Les vaisseaux de type Roller-Blade étaient dépassés. On leur préférait largement les modèles Translator qui bénéficiaient du dernier cri de la technologie de la Modulo-mécanique. Technologie dont l’intérêt principal était de pouvoir ordonner et contrôler un changement de forme de l’habitacle intérieur. A cause de cet engouement, les très performants Roller-Blades, dont la résistance et la maniabilité en combat réel n’étaient plus à démontrer, s’étaient retrouvés immobilisés à fond de cale des vaisseaux-planètes ou dans des entrepôts poussiéreux. Ils avaient été ensuite complètement délaissés, pour être finalement jetés dans des casses où ils étaient entièrement démontés pour être recyclés.

Le vaisseau immatriculé XR-69 était à ce jour, sans aucun doute possible, le dernier Roller-Blade en activité. Et malgré les traces évidentes de combats que l’on pouvait apercevoir sur la coque, la machinerie était en parfait état de marche. Son propriétaire était le plus atypique des humains de sa génération. Tandis que le vaisseau approchait de la zone d’attraction de la planète, l’homme faisait du rameur pour entretenir son exceptionnelle forme physique. A ceci près que là où un sportif normal gérait son effort et accomplissait des mouvements fluides, le curieux personnage ramait de façon psychotique, et le plus vite possible, comme s’il faisait lui-même avancer son vaisseau.

Alors que ses muscles saillants allaient et venaient, l’homme énonçait des prénoms à chaque poussée, comme pour s’en souvenir : Isaac, Dick, Herber, Campbell, Clark, Brad, Token, Julius, Wells, Barjy… L’évocation de ces noms provoquait la montée de larmes aux yeux du sportif effréné et il accélérait encore le rythme.

L’alerte de proximité retentit à l’intérieur du Roller-Blade. Sans même une expression de surprise, l’homme sauta de son rameur et attrapa une serviette pour essuyer la sueur de son corps presque nu. Il était à peine essoufflé. Sans témoigner une quelconque émotion, il utilisa les commandes vocales de l’ordinateur de bord pour préparer les manœuvres d’atterrissage et de communication avec la planète, puis il se rapprocha du grand miroir à proximité des instruments sportifs. Il y décrocha la montre à gousset en or qui pendait et l’ouvrit pour regarder l’heure.

_ A peine cinq heures ?… Tout juste suffisant… Il faudra faire avec.
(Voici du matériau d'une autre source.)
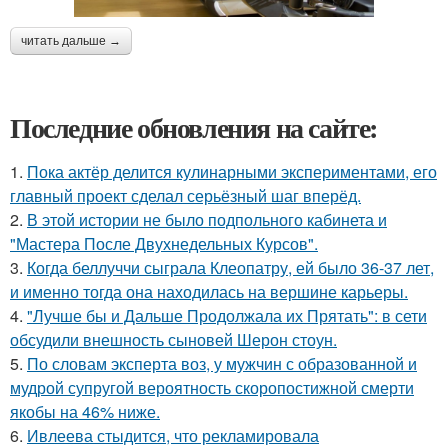
читать дальше →
Последние обновления на сайте:
1.
Пока актёр делится кулинарными экспериментами, его
главный проект сделал серьёзный шаг вперёд.
2.
В этой истории не было подпольного кабинета и
"Мастера После Двухнедельных Курсов".
3.
Когда беллуччи сыграла Клеопатру, ей было 36-37 лет,
и именно тогда она находилась на вершине карьеры.
4.
"Лучше бы и Дальше Продолжала их Прятать": в сети
обсудили внешность сыновей Шерон стоун.
5.
По словам эксперта воз, у мужчин с образованной и
мудрой супругой вероятность скоропостижной смерти
якобы на 46% ниже.
6.
Ивлеева стыдится, что рекламировала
Il toisa son reflet dans le miroir et s’observa attentivement tandis que sa respiration retournait tranquillement à la normale. Un mètre quatre-vingt pour quatre-vingt-sept kilos de muscles, la peau bronzée, une collection impressionnante de cicatrices, c’était une apparence tout à fait normale pour un pur produit de l’académie militaire du Commando Requin. Ses cheveux, d'un noir ténébreux, plutôt longs pour un soldat, cachaient en partie un regard tout aussi noir, et tranchant comme une lame. Il écarta une mèche lui barrant le visage et se dirigea vers sa console de pilotage pour achever la procédure standard.

– Ici le Capitaine Sharks du Commando Requin, à bord du vaisseau Roller-Blade XR-69, je demande l’autorisation d’atterrir sur Bellanor VII. A vous, tour de contrôle.

– Vaisseau Roller-Blade XR-69, ici tour de contrôle. Lui répondit sa radio. Vous êtes autorisé à vous poser. Nous vous envoyons les coordonnées de la piste d’atterrissage.

– Entendu.

Sharks coupa la communication, observa attentivement la septième planète du système Bieltan, et pensa à la mission qui l’amenait sur cette orbe aquatique. A cette époque, l’humanité avait essaimé dans toute la galaxie et colonisé pas moins de vingt milles planètes, à divers degrés de civilisation. Comme les hommes ne s’étaient pas contentés des planètes pouvant accueillir la vie, certaines colonies n’étaient guère plus que des bases pressurisées dans des environnements extrêmes, tandis que d’autres étaient de véritables mégapoles planétaires. Bellanor VII faisait partie d’un troisième genre, le plus répandu de tous. Plus de la moitié des planètes de la Fédération étaient, comme elle, des planètes-garnisons. La totalité de sa population faisait partie de l’armée à qui appartenait la planète et qui était aux ordres de la Fédération. Chaque habitant était à la fois citoyen et soldat, et le moment venu, c’était toute une population qui pouvait se déplacer pour aller affronter les ennemis de l’humanité. Ou plus exactement, les ennemis de la Fédération. Techniquement, cela aurait dû être la même chose mais dans les faits, il y avait une légère différence.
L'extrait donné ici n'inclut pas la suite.